Task description: The answer must be a word-for-word copy of the records below, with every picture left out.

Saved entries:
⁂

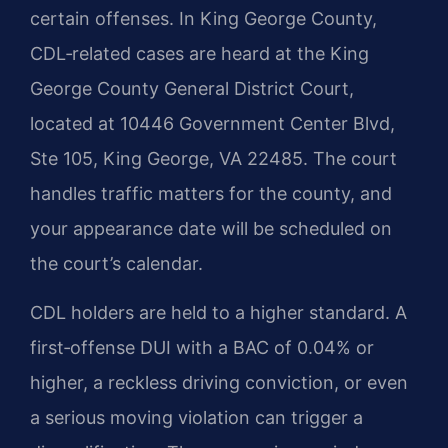
certain offenses. In King George County,
CDL‑related cases are heard at the King
George County General District Court,
located at 10446 Government Center Blvd,
Ste 105, King George, VA 22485. The court
handles traffic matters for the county, and
your appearance date will be scheduled on
the court’s calendar.
CDL holders are held to a higher standard. A
first‑offense DUI with a BAC of 0.04% or
higher, a reckless driving conviction, or even
a serious moving violation can trigger a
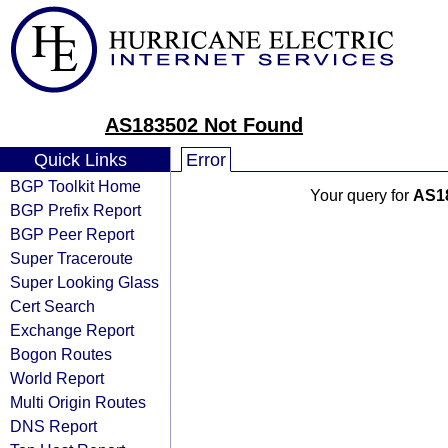
AS183502 Not Found
Quick Links
Error
BGP Toolkit Home
Your query for
AS1
BGP Prefix Report
BGP Peer Report
Super Traceroute
Super Looking Glass
Cert Search
Exchange Report
Bogon Routes
World Report
Multi Origin Routes
DNS Report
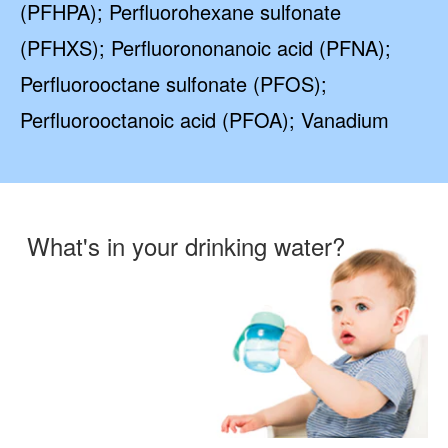
(PFHPA); Perfluorohexane sulfonate
(PFHXS); Perfluorononanoic acid (PFNA);
Perfluorooctane sulfonate (PFOS);
Perfluorooctanoic acid (PFOA); Vanadium
What's in your drinking water?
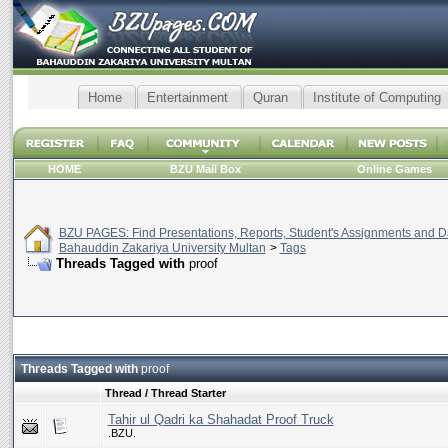
Home
Entertainment
Quran
Institute of Computing
HOME
BZU Mail Box
Online Games
BZU PAGES: Find Presentations, Reports, Student's Assignments and Da
Bahauddin Zakariya University Multan
>
Tags
Threads Tagged with
proof
Threads Tagged with
proof
Thread / Thread Starter
Tahir ul Qadri ka Shahadat Proof Truck
.BZU.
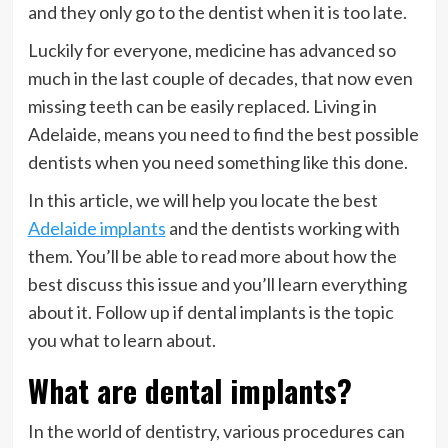
and they only go to the dentist when it is too late.
Luckily for everyone, medicine has advanced so
much in the last couple of decades, that now even
missing teeth can be easily replaced. Living in
Adelaide, means you need to find the best possible
dentists when you need something like this done.
In this article, we will help you locate the best
Adelaide implants
and the dentists working with
them. You’ll be able to read more about how the
best discuss this issue and you’ll learn everything
about it. Follow up if dental implants is the topic
you what to learn about.
What are dental implants?
In the world of dentistry, various procedures can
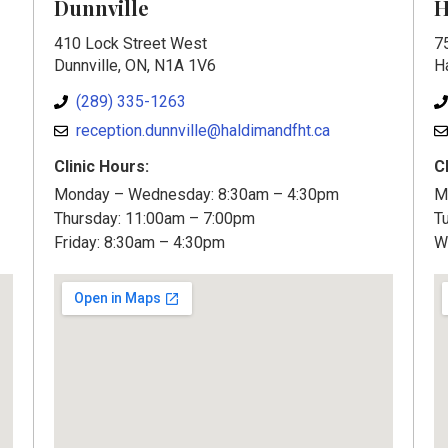
Dunnville
H
410 Lock Street West
7
Dunnville, ON, N1A 1V6
H
(289) 335-1263
reception.dunnville@haldimandfht.ca
Clinic Hours:
C
Monday – Wednesday: 8:30am – 4:30pm
M
Thursday: 11:00am – 7:00pm
T
Friday: 8:30am – 4:30pm
W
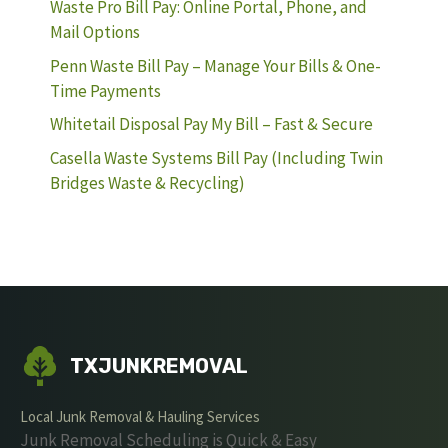
Waste Pro Bill Pay: Online Portal, Phone, and
Mail Options
Penn Waste Bill Pay – Manage Your Bills & One-
Time Payments
Whitetail Disposal Pay My Bill – Fast & Secure
Casella Waste Systems Bill Pay (Including Twin
Bridges Waste & Recycling)
TXJUNKREMOVAL
Local Junk Removal & Hauling Services
Junk Removal Scheduling is Quick & Easy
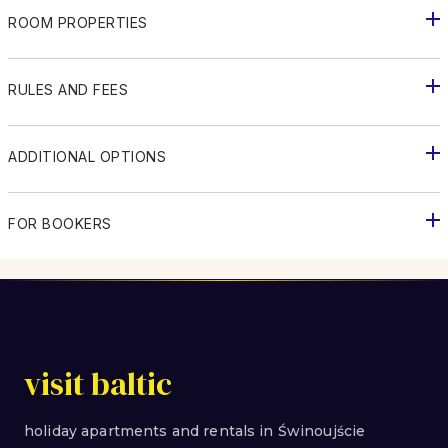
ROOM PROPERTIES
RULES AND FEES
ADDITIONAL OPTIONS
FOR BOOKERS
visit baltic
holiday apartments and rentals in Świnoujście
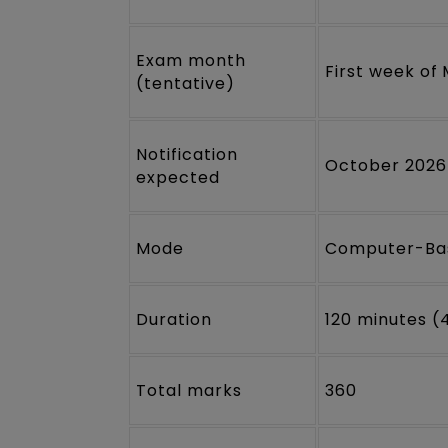
Exam month
First week of
(tentative)
Notification
October 2026
expected
Mode
Computer-Bas
Duration
120 minutes (
Total marks
360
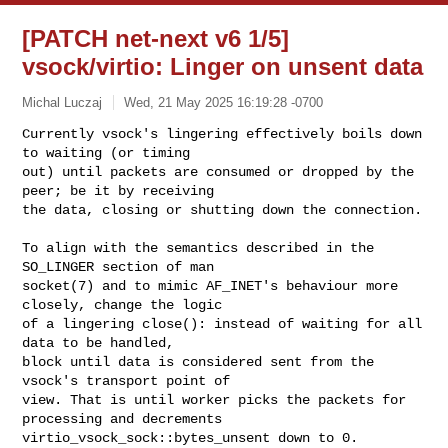
[PATCH net-next v6 1/5]
vsock/virtio: Linger on unsent data
Michal Luczaj
Wed, 21 May 2025 16:19:28 -0700
Currently vsock's lingering effectively boils down 
to waiting (or timing

out) until packets are consumed or dropped by the 
peer; be it by receiving

the data, closing or shutting down the connection.
To align with the semantics described in the 
SO_LINGER section of man

socket(7) and to mimic AF_INET's behaviour more 
closely, change the logic

of a lingering close(): instead of waiting for all 
data to be handled,

block until data is considered sent from the 
vsock's transport point of

view. That is until worker picks the packets for 
processing and decrements

virtio_vsock_sock::bytes_unsent down to 0.
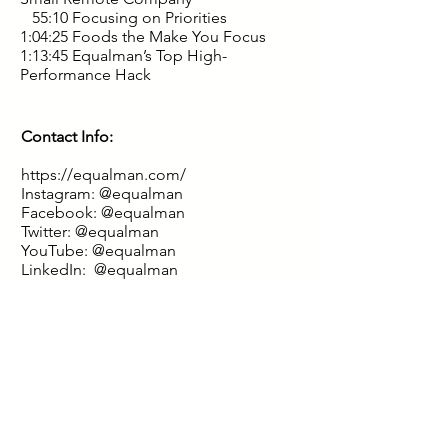
55:10 Focusing on Priorities
1:04:25 Foods the Make You Focus
1:13:45 Equalman’s Top High-
Performance Hack
Contact Info:
https://equalman.com/
Instagram:
@equalman
Facebook:
@equalman
Twitter:
@equalman
YouTube:
@equalman
LinkedIn:
@equalman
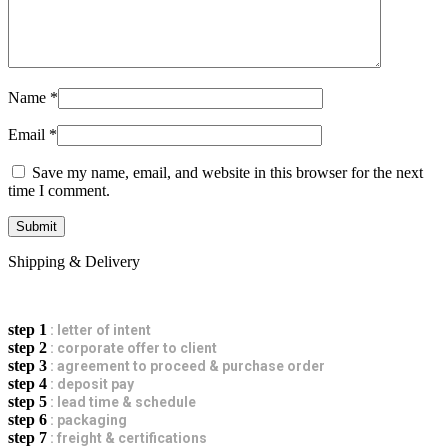
Name
*
Email
*
Save my name, email, and website in this browser for the next
time I comment.
Shipping & Delivery
step 1
: letter of intent
step 2
: corporate offer to client
step 3
: agreement to proceed & purchase order
step 4
: deposit pay
step 5
: lead time & schedule
step 6
: packaging
step 7
: freight & certifications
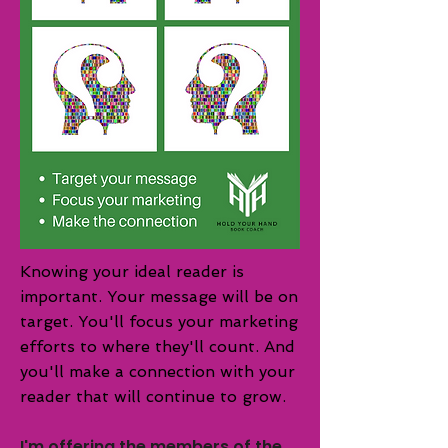
Knowing your ideal reader is
important. Your message will be on
target. You'll focus your
marketing
efforts to where they'll count. And
you'll make a connection with your
reader that will continue to grow.
I'm offering the members of the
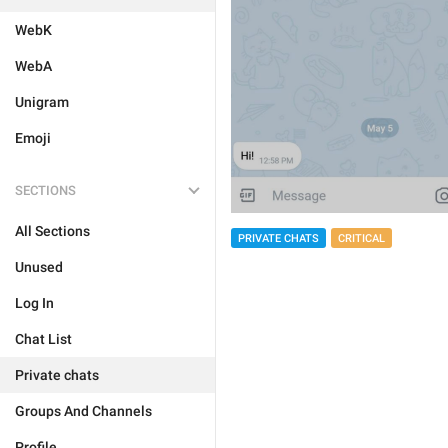
WebK
WebA
Unigram
Emoji
SECTIONS
All Sections
PRIVATE CHATS
CRITICAL
Unused
Log In
Chat List
Private chats
Groups And Channels
Profile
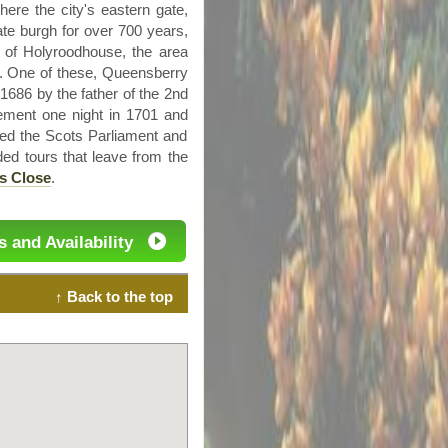
here the city's eastern gate,
te burgh for over 700 years,
e of
Holyroodhouse
, the area
e. One of these,
Queensberry
686 by the father of the
2nd
ment one night in 1701 and
lved the Scots Parliament and
ded tours that leave from the
s Close
.
s and Availability
↑ Back to the top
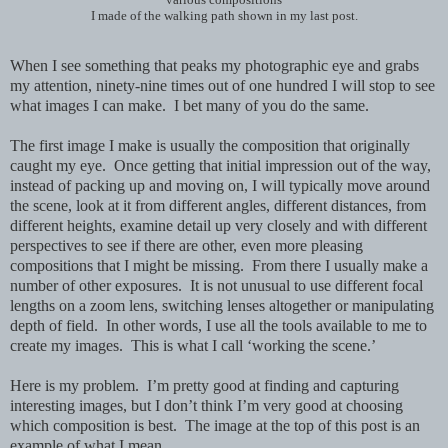
I made of the walking path shown in my last post.
When I see something that peaks my photographic eye and grabs
my attention, ninety-nine times out of one hundred I will stop to see
what images I can make. I bet many of you do the same.
The first image I make is usually the composition that originally
caught my eye. Once getting that initial impression out of the way,
instead of packing up and moving on, I will typically move around
the scene, look at it from different angles, different distances, from
different heights,
examine detail up very closely and with different
perspectives to see if there are other, even more pleasing
compositions that I might be missing. From there I usually make a
number of other exposures. It is not unusual to use different focal
lengths on a zoom lens, switching lenses altogether or manipulating
depth of field. In other words, I use all the tools available to me to
create my images. This is what I call ‘working the scene.’
Here is my problem. I’m pretty good at finding and capturing
interesting images, but I don’t think I’m very good at choosing
which composition is best. The image at the top of this post is an
example of what I mean.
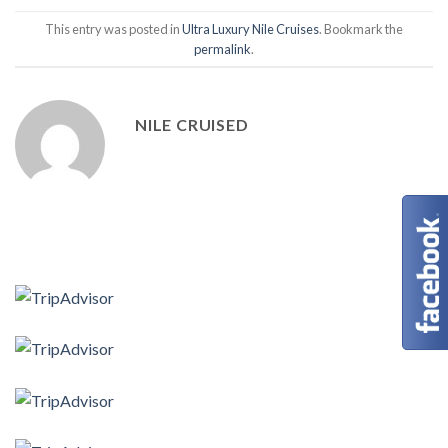
This entry was posted in
Ultra Luxury Nile Cruises
. Bookmark the
permalink
.
NILE CRUISED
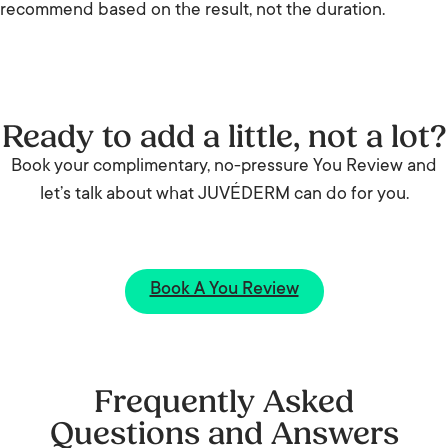
recommend based on the result, not the duration.
Ready to add a little, not a lot?
Book your complimentary, no-pressure You Review and
let’s talk about what JUVÉDERM can do for you.
Book A You Review
Frequently Asked
Questions and Answers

⁂

Exercise response:
certain offenses. In King George County,
CDL‑related cases are heard at the King
George County General District Court,
located at 10446 Government Center Blvd,
Ste 105, King George, VA 22485. The court
handles traffic matters for the county, and
your appearance date will be scheduled on
the court’s calendar.
CDL holders are held to a higher standard. A
first‑offense DUI with a BAC of 0.04% or
higher, a reckless driving conviction, or even
a serious moving violation can trigger a
AS183502 Not Found
Quick Links
Error
BGP Toolkit Home
Your query for
AS1
BGP Prefix Report
BGP Peer Report
Super Traceroute
Super Looking Glass
Cert Search
Exchange Report
Bogon Routes
World Report
Multi Origin Routes
DNS Report
(PFHPA); Perfluorohexane sulfonate
(PFHXS); Perfluorononanoic acid (PFNA);
Perfluorooctane sulfonate (PFOS);
Perfluorooctanoic acid (PFOA); Vanadium
What's in your drinking water?
Home
Entertainment
Quran
Institute of Computing
HOME
BZU Mail Box
Online Games
BZU PAGES: Find Presentations, Reports, Student's Assignments and Da
Bahauddin Zakariya University Multan
>
Tags
Threads Tagged with
proof
Threads Tagged with
proof
Thread / Thread Starter
Tahir ul Qadri ka Shahadat Proof Truck
.BZU.
and they only go to the dentist when it is too late.
Luckily for everyone, medicine has advanced so
much in the last couple of decades, that now even
missing teeth can be easily replaced. Living in
Adelaide, means you need to find the best possible
dentists when you need something like this done.
In this article, we will help you locate the best
Adelaide implants
and the dentists working with
them. You’ll be able to read more about how the
best discuss this issue and you’ll learn everything
about it. Follow up if dental implants is the topic
you what to learn about.
What are dental implants?
In the world of dentistry, various procedures can
Dunnville
H
410 Lock Street West
7
Dunnville, ON, N1A 1V6
H
(289) 335-1263
reception.dunnville@haldimandfht.ca
Clinic Hours:
C
Monday – Wednesday: 8:30am – 4:30pm
M
Thursday: 11:00am – 7:00pm
T
Friday: 8:30am – 4:30pm
W
Waste Pro Bill Pay: Online Portal, Phone, and
Mail Options
Penn Waste Bill Pay – Manage Your Bills & One-
Time Payments
Whitetail Disposal Pay My Bill – Fast & Secure
Casella Waste Systems Bill Pay (Including Twin
Bridges Waste & Recycling)
TXJUNKREMOVAL
Local Junk Removal & Hauling Services
Junk Removal Scheduling is Quick & Easy
ROOM PROPERTIES
RULES AND FEES
ADDITIONAL OPTIONS
FOR BOOKERS
visit baltic
holiday apartments and rentals in Świnoujście
Exam month
First week of
(tentative)
Notification
October 2026
expected
Mode
Computer-Bas
Duration
120 minutes (
Total marks
360
[PATCH net-next v6 1/5]
vsock/virtio: Linger on unsent data
Michal Luczaj
Wed, 21 May 2025 16:19:28 -0700
Currently vsock's lingering effectively boils down 
to waiting (or timing

out) until packets are consumed or dropped by the 
peer; be it by receiving

the data, closing or shutting down the connection.
To align with the semantics described in the 
SO_LINGER section of man

socket(7) and to mimic AF_INET's behaviour more 
closely, change the logic

of a lingering close(): instead of waiting for all 
data to be handled,

block until data is considered sent from the 
vsock's transport point of

view. That is until worker picks the packets for 
processing and decrements

virtio_vsock_sock::bytes_unsent down to 0.
55:10 Focusing on Priorities
1:04:25 Foods the Make You Focus
1:13:45 Equalman’s Top High-
Performance Hack
Contact Info:
https://equalman.com/
Instagram:
@equalman
Facebook:
@equalman
Twitter:
@equalman
YouTube:
@equalman
LinkedIn:
@equalman
Name
*
Email
*
Save my name, email, and website in this browser for the next
time I comment.
Shipping & Delivery
step 1
: letter of intent
step 2
: corporate offer to client
step 3
: agreement to proceed & purchase order
step 4
: deposit pay
step 5
: lead time & schedule
step 6
: packaging
step 7
: freight & certifications
Knowing your ideal reader is
important. Your message will be on
target. You'll focus your
marketing
efforts to where they'll count. And
you'll make a connection with your
reader that will continue to grow.
I'm offering the members of the
WebK
WebA
Unigram
Emoji
SECTIONS
All Sections
PRIVATE CHATS
CRITICAL
Unused
Log In
Chat List
Private chats
Groups And Channels
Profile
here the city's eastern gate,
te burgh for over 700 years,
e of
Holyroodhouse
, the area
e. One of these,
Queensberry
686 by the father of the
2nd
ment one night in 1701 and
lved the Scots Parliament and
ded tours that leave from the
s Close
.
s and Availability
↑ Back to the top
I made of the walking path shown in my last post.
When I see something that peaks my photographic eye and grabs
my attention, ninety-nine times out of one hundred I will stop to see
what images I can make. I bet many of you do the same.
The first image I make is usually the composition that originally
caught my eye. Once getting that initial impression out of the way,
instead of packing up and moving on, I will typically move around
the scene, look at it from different angles, different distances, from
different heights,
examine detail up very closely and with different
perspectives to see if there are other, even more pleasing
compositions that I might be missing. From there I usually make a
number of other exposures. It is not unusual to use different focal
lengths on a zoom lens, switching lenses altogether or manipulating
depth of field. In other words, I use all the tools available to me to
create my images. This is what I call ‘working the scene.’
Here is my problem. I’m pretty good at finding and capturing
interesting images, but I don’t think I’m very good at choosing
which composition is best. The image at the top of this post is an
example of what I mean.
This entry was posted in
Ultra Luxury Nile Cruises
. Bookmark the
permalink
.
NILE CRUISED
recommend based on the result, not the duration.
Ready to add a little, not a lot?
Book your complimentary, no-pressure You Review and
let’s talk about what JUVÉDERM can do for you.
Book A You Review
Frequently Asked
Questions and Answers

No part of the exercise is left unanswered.